Task description
Every line from the one holding "Fakat bunlar arasında bulu" through the one holding "砺波市の団体やグループでつくるブログ" in the data below must be returned exactly, both ends included, with pictures left out and nothing else added.

Dataset entries
------------------------------------------------------------------------
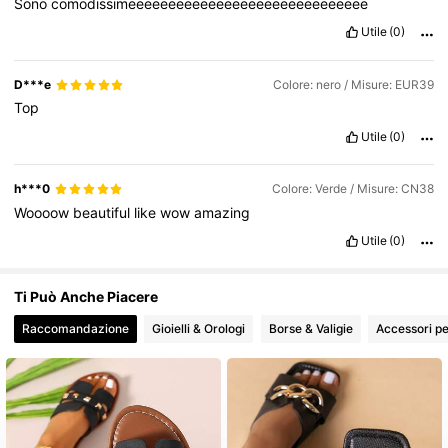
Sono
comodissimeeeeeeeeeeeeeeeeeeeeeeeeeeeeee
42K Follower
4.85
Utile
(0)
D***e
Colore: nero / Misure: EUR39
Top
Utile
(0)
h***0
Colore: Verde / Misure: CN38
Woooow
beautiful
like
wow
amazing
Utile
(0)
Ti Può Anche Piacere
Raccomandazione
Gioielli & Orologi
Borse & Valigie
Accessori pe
------------------------------------------------------------------------
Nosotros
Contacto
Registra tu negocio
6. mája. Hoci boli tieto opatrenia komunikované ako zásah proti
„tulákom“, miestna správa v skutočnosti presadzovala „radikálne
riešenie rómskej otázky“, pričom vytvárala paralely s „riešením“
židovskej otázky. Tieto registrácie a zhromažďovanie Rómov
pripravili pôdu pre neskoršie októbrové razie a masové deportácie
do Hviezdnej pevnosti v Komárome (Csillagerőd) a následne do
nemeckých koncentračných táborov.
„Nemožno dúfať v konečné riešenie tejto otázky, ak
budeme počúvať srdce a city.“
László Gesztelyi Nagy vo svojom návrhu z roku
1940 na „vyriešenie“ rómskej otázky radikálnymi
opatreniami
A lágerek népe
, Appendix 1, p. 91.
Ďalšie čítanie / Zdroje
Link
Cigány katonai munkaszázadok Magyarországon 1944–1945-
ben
------------------------------------------------------------------------
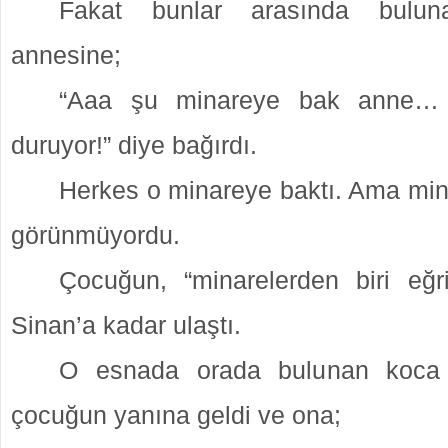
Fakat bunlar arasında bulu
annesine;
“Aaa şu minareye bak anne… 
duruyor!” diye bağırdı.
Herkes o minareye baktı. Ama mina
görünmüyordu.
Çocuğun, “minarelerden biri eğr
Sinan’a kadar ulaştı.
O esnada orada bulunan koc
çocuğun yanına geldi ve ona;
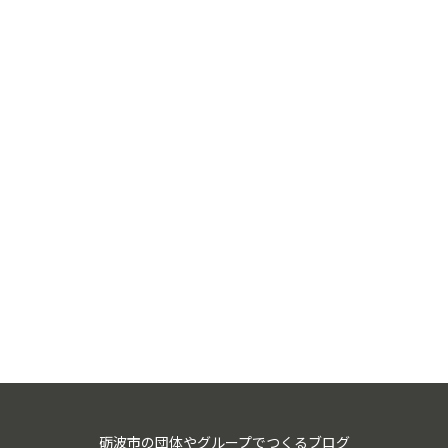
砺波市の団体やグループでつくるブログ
------------------------------------------------------------------------
Final answer
Fakat bunlar arasında bulu
annesine;
“Aaa şu minareye bak anne… 
duruyor!” diye bağırdı.
Herkes o minareye baktı. Ama mina
görünmüyordu.
Çocuğun, “minarelerden biri eğr
Sinan’a kadar ulaştı.
O esnada orada bulunan koc
çocuğun yanına geldi ve ona;
砺波市の団体やグループでつくるブログ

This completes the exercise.